- Associated Press - Friday, June 5, 2015

TULSA, Okla. (AP) - Oklahoma’s first two cases of West Nile virus for the year were not transmitted by bites from the type of mosquitoes that thrive in massive floodwaters like the kind that inundated the state during the past month, health officials said Friday.

Even though the extra moisture caused a spike in the overall mosquito population, the Aedes mosquitoes that breed in floodwaters are mainly considered a nuisance, said Tulsa Health Department epidemiologist Nicole Schlaefli. They hatch after severe flooding and bite aggressively but aren’t believed to carry diseases, she said. The mosquitoes usually die off about three weeks after rains stop.

“The (Aedes) mosquitoes are laying their eggs and are enjoying all this water (so) they are going to be very common and annoying,” Schlaefli said.

The potentially fatal West Nile virus is spread through the Culex mosquito, which feeds on infected birds and then transmits the disease to humans and other animals. The Culex mosquito thrives in mid-to-late summer when the weather is much drier.

“We know that the flooding brings the nuisance mosquitoes, but it’s not associated with West Nile,” said Becky Coffman, an epidemiologist at the Oklahoma State Department of Health, which announced Thursday that the first two cases of West Nile virus had been confirmed in residents of Okfuskee and McIntosh counties. “I think the fact we’re having nuisance mosquitoes is a good reminder that you want to protect yourself right now.

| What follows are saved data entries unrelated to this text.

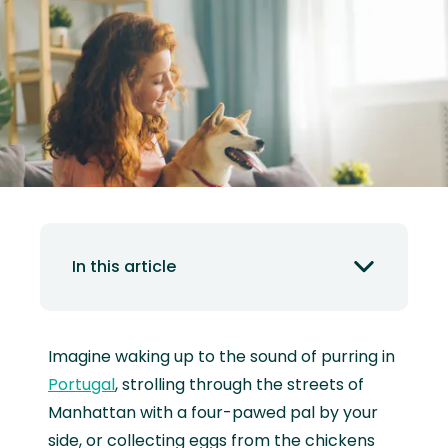
In this article
Imagine waking up to the sound of purring in
Portugal
, strolling through the streets of
Manhattan with a four-pawed pal by your
side, or collecting eggs from the chickens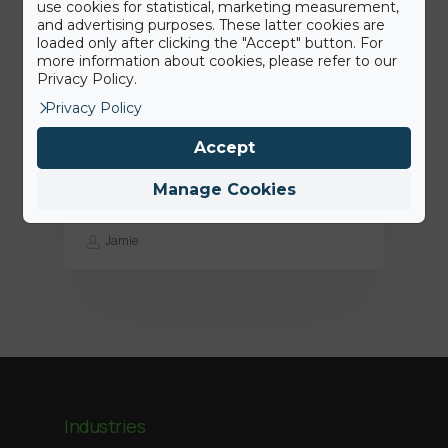
use cookies for statistical, marketing measurement,
and advertising purposes. These latter cookies are
loaded only after clicking the "Accept" button. For
more information about cookies, please refer to our
Privacy Policy.
Privacy Policy
15th June 2022
Accept
Press Release: BigAirBag joins the
ABEO Group
Manage Cookies
Jamie
Industries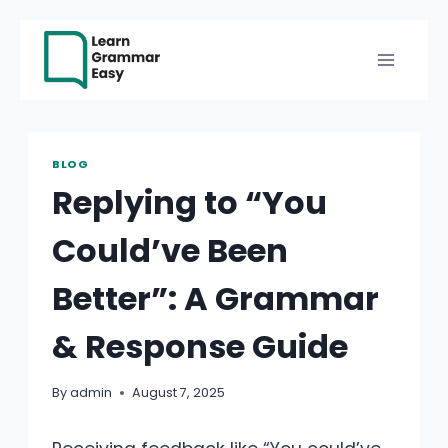
Skip
to
content
BLOG
Replying to “You
Could’ve Been
Better”: A Grammar
& Response Guide
By
admin
August 7, 2025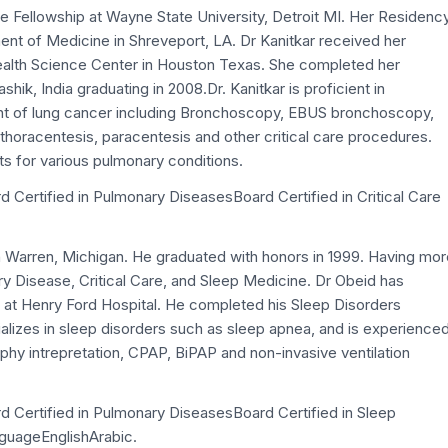
re Fellowship at Wayne State University, Detroit MI. Her Residenc
nt of Medicine in Shreveport, LA. Dr Kanitkar received her
Health Science Center in Houston Texas. She completed her
hik, India graduating in 2008.Dr. Kanitkar is proficient in
t of lung cancer including Bronchoscopy, EBUS bronchoscopy,
 thoracentesis, paracentesis and other critical care procedures.
ts for various pulmonary conditions.
d Certified in Pulmonary DiseasesBoard Certified in Critical Care
n Warren, Michigan. He graduated with honors in 1999. Having mor
y Disease, Critical Care, and Sleep Medicine. Dr Obeid has
 at Henry Ford Hospital. He completed his Sleep Disorders
alizes in sleep disorders such as sleep apnea, and is experience
y intrepretation, CPAP, BiPAP and non-invasive ventilation
rd Certified in Pulmonary DiseasesBoard Certified in Sleep
nguageEnglishArabic.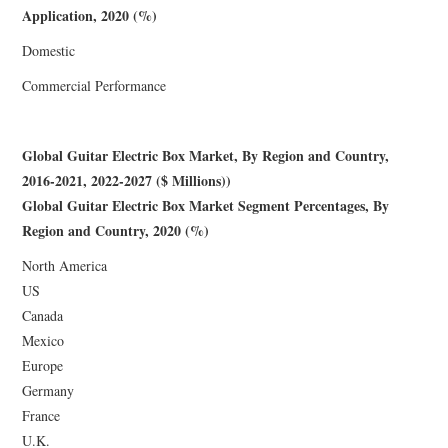
Application, 2020 (%)
Domestic
Commercial Performance
Global Guitar Electric Box Market, By Region and Country,
2016-2021, 2022-2027 ($ Millions))
Global Guitar Electric Box Market Segment Percentages, By
Region and Country, 2020 (%)
North America
US
Canada
Mexico
Europe
Germany
France
U.K.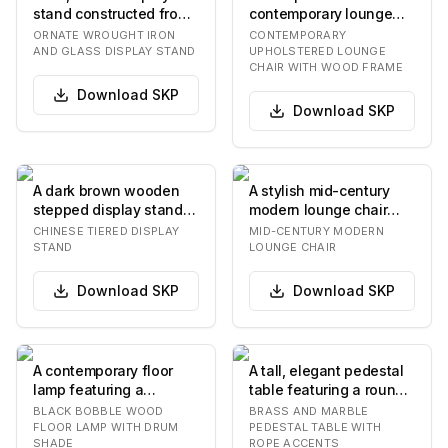
stand constructed from
contemporary lounge
dark wrought iron with
chair, showcasing a
ORNATE WROUGHT IRON
CONTEMPORARY
two square,…
robust dark woo…
AND GLASS DISPLAY STAND
UPHOLSTERED LOUNGE
CHAIR WITH WOOD FRAME
Download
SKP
Download
SKP
A dark brown wooden
A stylish mid-century
stepped display stand
modern lounge chair
featuring two elevated
featuring an exposed
CHINESE TIERED DISPLAY
MID-CENTURY MODERN
rectangular sur…
dark wooden frame…
STAND
LOUNGE CHAIR
Download
SKP
Download
SKP
A contemporary floor
A tall, elegant pedestal
lamp featuring a
table featuring a round
stacked bobble-style
white marble top with a
BLACK BOBBLE WOOD
BRASS AND MARBLE
stem and a cylindrica…
subtle…
FLOOR LAMP WITH DRUM
PEDESTAL TABLE WITH
SHADE
ROPE ACCENTS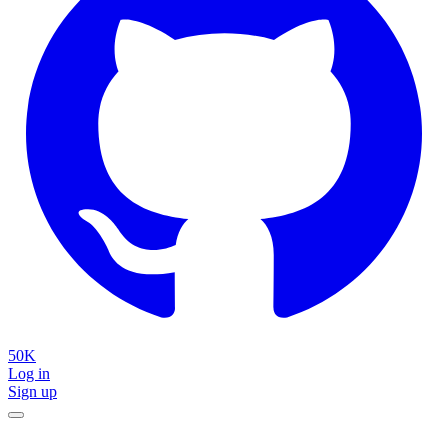
50K
Log in
Sign up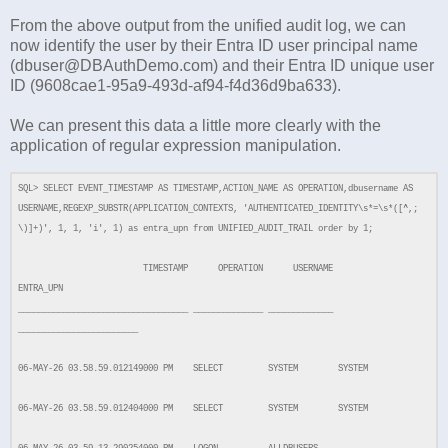
From the above output from the unified audit log, we can
now identify the user by their Entra ID user principal name
(dbuser@DBAuthDemo.com) and their Entra ID unique user
ID (9608cae1-95a9-493d-af94-f4d36d9ba633).
We can present this data a little more clearly with the
application of regular expression manipulation.
SQL> SELECT EVENT_TIMESTAMP AS TIMESTAMP,ACTION_NAME AS OPERATION,dbusername AS
USERNAME,REGEXP_SUBSTR(APPLICATION_CONTEXTS, 'AUTHENTICATED_IDENTITY\s*=\s*([^,;
\)]+)', 1, 1, 'i', 1) as entra_upn from UNIFIED_AUDIT_TRAIL order by 1;
TIMESTAMP OPERATION USERNAME
ENTRA_UPN
__________________________________ ______________ _____________
________________________
06-MAY-26 03.58.59.012149000 PM SELECT SYSTEM SYSTEM
06-MAY-26 03.58.59.012404000 PM SELECT SYSTEM SYSTEM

“It’s a notification those mosquitoes are going to increase in number,” she said.

The state’s health department said Thursday that the McIntosh County resident was between the ages of 5 and 17, and the Okfuskee County resident was between the ages of 18 and 49. No other information, including the gender of the patients, was available.

Oklahoma health officials called the first two cases anomalies because the highest risk months for exposure to the virus are typically from July through October in the state.

Last year, no deaths related to the West Nile virus occurred in Oklahoma, but the disease caused eight in 2013 in the state and 15 in 2012.

Since being introduced in Oklahoma, the virus has had three outbreak years - 2003, 2007 and 2012, the state health department said. All three involved higher than normal summer temperatures and drought.


This story corrects the county where one of Oklahoma’s first two West Nile virus cases was confirmed.